Abrir nuestro corazón y mostrar el rastro de sangre que ha dejado una relación sentimental es una fuente inagotable de creatividad, pero insistir en ese camino puede provocar que esa herida no termine de cerrar. Hay que saber pasar página y buscar nuevas fuentes de inspiración si no queremos quedar atrapados en la dolorosa nostalgia de lo que puedo haber sido y no fue.
Desde esta perspectiva, el beef, alejado de su contexto creativo, puede ser un instrumento que genera una carga tóxica. Porque, en el fondo, la venganza, como dice el filósofo Joan-Carles Mèlich siempre conlleva dos tumbas: la del culpable y la de la víctima: una vez que la venganza es consumada, la víctima se vacía de energía, cava su propia tumba.

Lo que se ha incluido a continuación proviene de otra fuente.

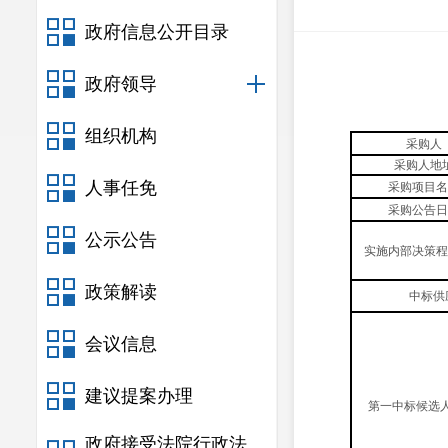
政府信息公开目录
政府领导
组织机构
采购人
采购人地
人事任免
采购项目名
采购公告日
公示公告
实施内部决策程
政策解读
中标供
会议信息
建议提案办理
第
一
中标候选
政府接受法院行政法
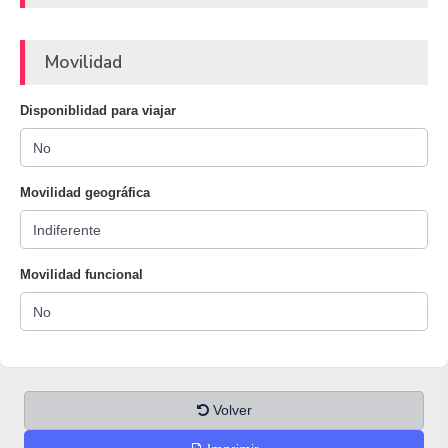
Movilidad
Disponiblidad para viajar
Movilidad geográfica
Movilidad funcional
Volver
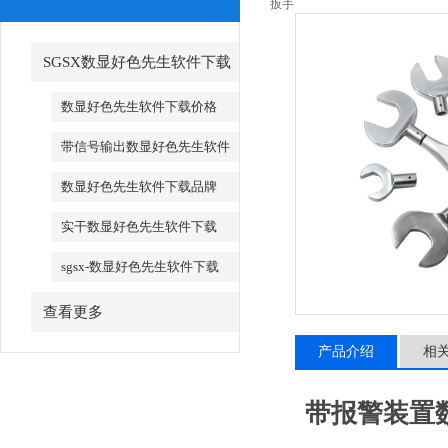
扳手
SGSX数显好色先生软件下载
_SGSX数显好色先生软件下载
数显好色先生软件下载价格
带信号输出数显好色先生软件
下载
数显好色先生软件下载品牌
实干数显好色先生软件下载
sgsx-数显好色先生软件下载
查看更多
产品介绍
相
带报警装置数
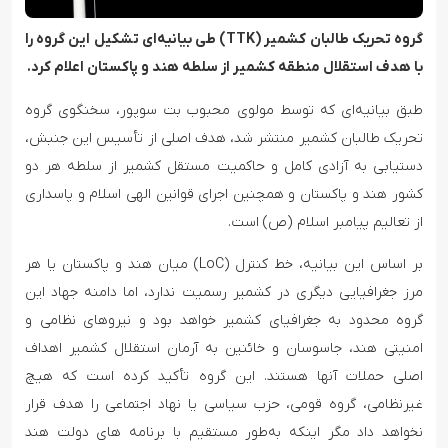
گروه تحریک طالبان کشمیر (TTK) طی بیانیه‌ای تشکیل این گروه را
با هدف استقلال منطقه کشمیر از سلطه هند و پاکستان اعلام کرد.
طبق بیانیه‌ای که توسط مولوی محبوب بت سوپور، سخنگوی گروه
تحریک طالبان کشمیر منتشر شد، هدف اصلی از تأسیس این جنبش،
دستیابی به آزادی کامل و حاکمیت مستقل کشمیر از سلطه هر دو
کشور هند و پاکستان و همچنین اجرای قوانین الهی اسلام و پاسداری
از تعالیم پیامبر اسلام (ص) است.
بر اساس این بیانیه، خط کنترل (LoC) میان هند و پاکستان یا هر
مرز جغرافیایی‌ دیگری در کشمیر رسمیت ندارد، اما دامنه جهاد این
گروه محدود به جغرافیای کشمیر خواهد بود و نیروهای نظامی و
امنیتی هند، جاسوسان و خائنین به آرمان استقلال کشمیر اهداف
اصلی حملات آنها هستند. این گروه تأکید کرده است که هیچ
غیرنظامی، گروه قومی، حزب سیاسی یا نهاد اجتماعی را هدف قرار
نخواهد داد مگر اینکه به‌طور مستقیم با برنامه‌ های دولت هند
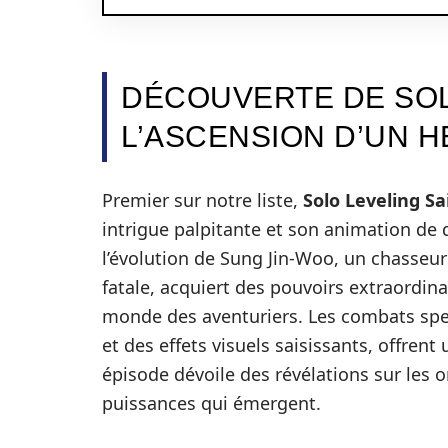
DÉCOUVERTE DE SOLO
L’ASCENSION D’UN 
Premier sur notre liste,
Solo Leveling Sa
intrigue palpitante et son animation de 
l’évolution de Sung Jin-Woo, un chasseu
fatale, acquiert des pouvoirs extraordin
monde des aventuriers. Les combats spe
et des effets visuels saisissants, offre
épisode dévoile des révélations sur les o
puissances qui émergent.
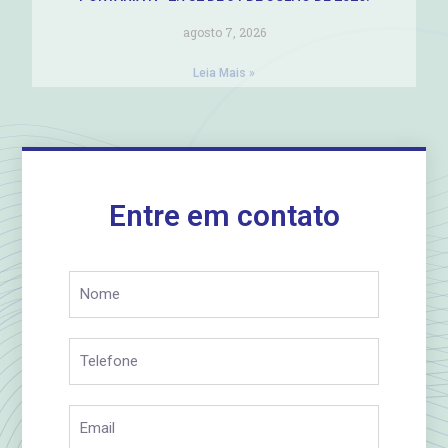
agosto 7, 2026
Leia Mais »
Entre em contato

No hay que olvidar, en este sentido, que, pese a que la venganza haya sido sublimada por la cultura popular, se haya detrás de la motivación de las mayores tragedias de la historia de la humanidad. Así que ceder ante la seducción catártica de la venganza es un juego muy peligroso, aunque sea tan solo para apuntalar un “inocente” beef musical.
El ‘beef’ musical (mainstream) como negocio multimillonario

Tal vez el beef musical de unos chicos de Aluche no tenga otro fin que pasar un buen rato y echar unas risas, pero los beefs en los que se meten grandes figuras de la música popular no tiene nada de inocente ni de espontáneo. Es arte, sí. Y mucho dinero. Por eso Ice Cube abandonó N.W.A. y por eso los chicos de Dre se presentaron en casa de Eazy-E con unos bates de béisbol: “It’s just business, man”.
Ya lo decía Russell Simmons, fundador junto a Rick Rubin del mítico Def Jam Recordings en relación a la tragedia en la que desembocó el enfrentamiento Este-Oeste: “a veces, a las discográficas no les importa que el artista muera… con tal de que siga vendiendo”.
Y él sabe bien de lo que habla siendo uno de los personajes más ricos del mundo del hip hop. Si aquella rivalidad se transformó en una lucha abierta a nivel mediático fue porque la polémica vende. Y no hay polémica más jugosa que la personal, aquella en la que salen todo tipo de trapos sucios.
Llegados a este punto, la toxicidad o el empoderamiento del beef ya son cuestiones menores. Lo que se mira entonces son las reproducciones en Spotify y el ruido mediático que despierte el enfrentamiento. Cuanto más, mejor. Los ingredientes más o menos sensibles que se usen para condimentar ese beef ya depende de cada artista (de su discográfica, de su agente y de sus abogados) y de hasta dónde quieran llegar todos juntos por “amor al arte”.